Columbus, Ohio
COLUMBUS, OHIO
COLUMBUS, OHIO, is the capital and most populous city of Ohio. It was laid out on the high east bank of the Scioto River in 1812 expressly to serve as the capital and was named for the great Italian explorer. Ohio's legislature
chose the site owing to its central location in the state and because Columbus's promoters offered to donate land and construction money for the state house and penitentiary. During the course of the nineteenth century, Columbus garnered virtually all of the state's institutions, including the schools for the blind and deaf; the "lunatic asylum"; the "asylum for idiots"; and the land-grant college, Ohio State University. Completed in 1831, a feeder canal linked Columbus with the Ohio and Erie Canal. Two years later, the National Road reached the city, providing access to the East. These transportation advantages spurred Columbus's growth, and in 1850 it was the second largest city in the state with almost eighteen thousand inhabitants.
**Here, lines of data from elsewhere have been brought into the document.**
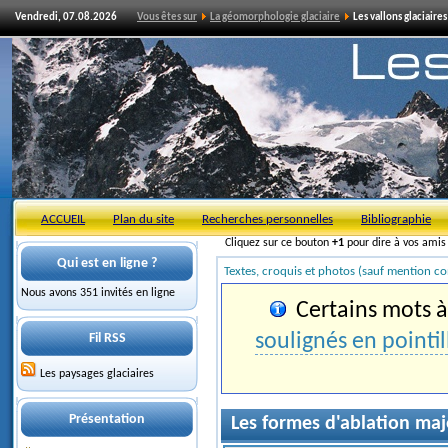
Vendredi, 07.08.2026
Vous êtes sur
La géomorphologie glaciaire
Les vallons glaciaires
ACCUEIL
Plan du site
Recherches personnelles
Bibliographie
Cliquez sur ce bouton
+1
pour dire à vos ami
Qui est en ligne ?
Textes, croquis et photos (sauf mention co
Nous avons 351 invités en ligne
Certains mots à 
soulignés en pointil
Fil RSS
Les paysages glaciaires
Présentation
Les formes d'ablation ma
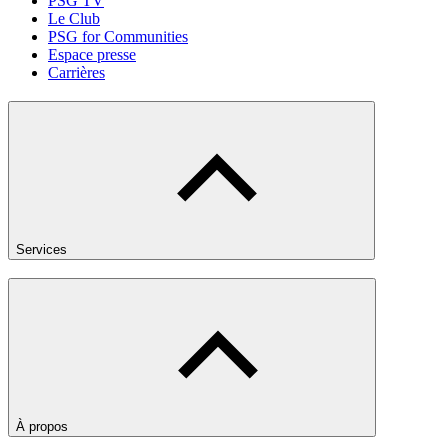
PSG TV
Le Club
PSG for Communities
Espace presse
Carrières
Services
À propos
During the 1850s and 1860s, the construction of numerous rail lines further enhanced Columbus's commercial fortunes. Owing to its proximity to the coalfields of southeastern Ohio, Columbus became a major coal shipping center. During the late nineteenth century, the city's industrial sector expanded, and Columbus won recognition as a leader in the manufacturing of buggies and carriages and as the home of numerous foundries and machine shops. Meanwhile, Columbus attracted thousands of German immigrants, although at the close of the nineteenth century, the foreign born constituted less than 10 percent of the city's population, a figure far below that of most midwestern industrial cities.
The city continued to grow at a steady pace, yet in 1930 its population of 290,564 earned it only fourth rank among Ohio cities, behind Cleveland, Cincinnati, and Toledo. During the half century following World War II, however, it pulled ahead of its rivals, and by the mid-1980s was the state's largest city. In 2000, its population reached 711,470. Unlike Cleveland and Cincinnati, Columbus was able to annex vast tracts of new territory, its area more than tripling during the 1950s and 1960s. Thus, it acquired thousands of new residents and escaped encirclement by suburban municipalities. Columbus was not as dependent on heavy industry as many rust belt cities and was spared the worst effects of the late-twentieth-century decline in midwestern manufacturing. State government was the city's chief employer, and as long as the state of Ohio survived, the city's economic future remained secure.
BIBLIOGRAPHY
Cole, Charles C., Jr. A Fragile Capital: Identity and the Early Years of Columbus, Ohio. Columbus: Ohio State University Press, 2001.
Hunker, Henry L. Columbus, Ohio: A Personal Geography. Columbus: Ohio State University Press, 2000.